Médiation numérique

Réduire la fracture numérique

Vite, il y a urgence

Il y a peu, l’informatique ou le numérique en général étaient plutôt perçus comme des outils de production pour les professionnels ou des objets de confort, de loisir pour les particuliers et tout était pour le mieux dans le meilleur des mondes.

Aujourd’hui, le réveil est douloureux

Les outils ont trouvé de nouvelles fonctions et ont débordé le cadre des entreprises (FabLab, Repair Cafe, Espaces de Coworking,…), les objets ont vus leurs interconnexions s’amplifier (Objets connectés, smartphones, tablettes, box, voitures, …) et la technologie dépasse souvent la compétence de ses utilisateurs.

Devant ce constat et l’ampleur du problème, que faire?

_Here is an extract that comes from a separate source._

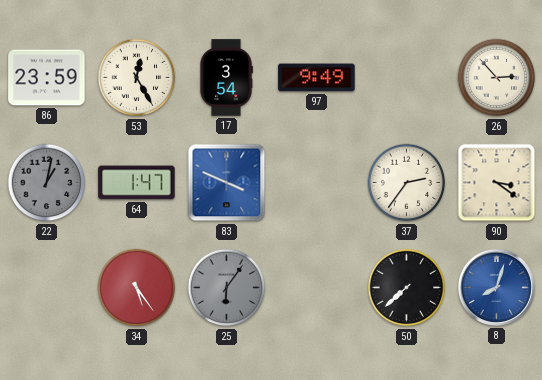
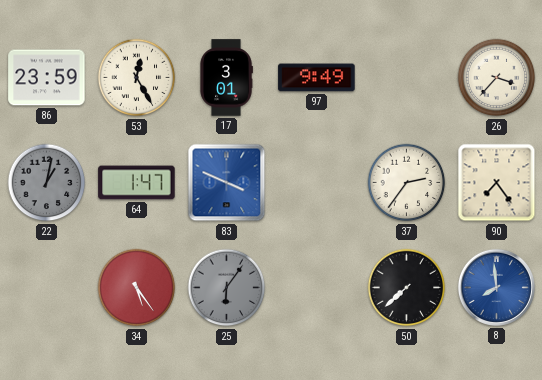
17: 3:54 -> 3:01
26: 2:53 -> 3:37
90: 3:21 -> 7:24
8: 8:03 -> 7:59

L’état tente de structurer des actions en lançant de nombreux projets (réseau national de la médiation numérique, French Tech,…) mais sur le terrain, dans nos villes et nos campagnes, comment agir et avec quels moyens?

C’est là que la médiation numérique prend tout son sens. Mais avant toute intervention, il faut comprendre et identifier les besoins, comprendre l’environnement local, comprendre et anticiper les demandes:

  • Qui est potentiellement en rupture?
  • Combien d’usagers?
  • Quels profils?
  • Localisation de la population?
  • Existence de structures sur lesquelles s’appuyer?
  • Vers quoi doit-on accompagner les usagers?

Ensuite il faut identifier les intervenants, les supports et les moyens:

  • Les intervenants peuvent être des professionnels (collectivités territoriales) mais aussi et souvent des bénévoles qui riches d’expériences variées peuvent partager et accompagner leurs concitoyens dans des structures associatives.
  • Les supports principalement financiers car aucune action n’est possible sans un minimum d’investissement, mais des supports matériels également puisque certaines collectivités ou entreprises participent en offrant du matériel informatique déclassé.
  • Les moyens, sous forme de locaux pour organiser des rencontres ou ateliers (EPN, Tiers-lieux,..) mais aussi dans certains cas, des moyens mobiles pour aller à la rencontres des usagers les plus isolés et des moyens en matériel.

Et enfin, vient la phase de proposition, de concertation afin de réunir tous les acteurs et lancer les projets pour que chacun puisse intégrer ces nouveaux outils numériques qui font aujourd’hui partie de notre quotidien. Ce n’est plus une option, c’est une nouvelle ère qui a déjà commencé, l’ère de la révolution numérique, et chacun quelque soit sa position, son origine, sa localisation y est confronté. C’est un enjeu formidable, peut-être aussi un prétexte pour recréer des liens sociaux en regroupant différents publics au sein de structures souvent associatives où chacun pourra exprimer et partager ses compétences dans le but d’aider les autres.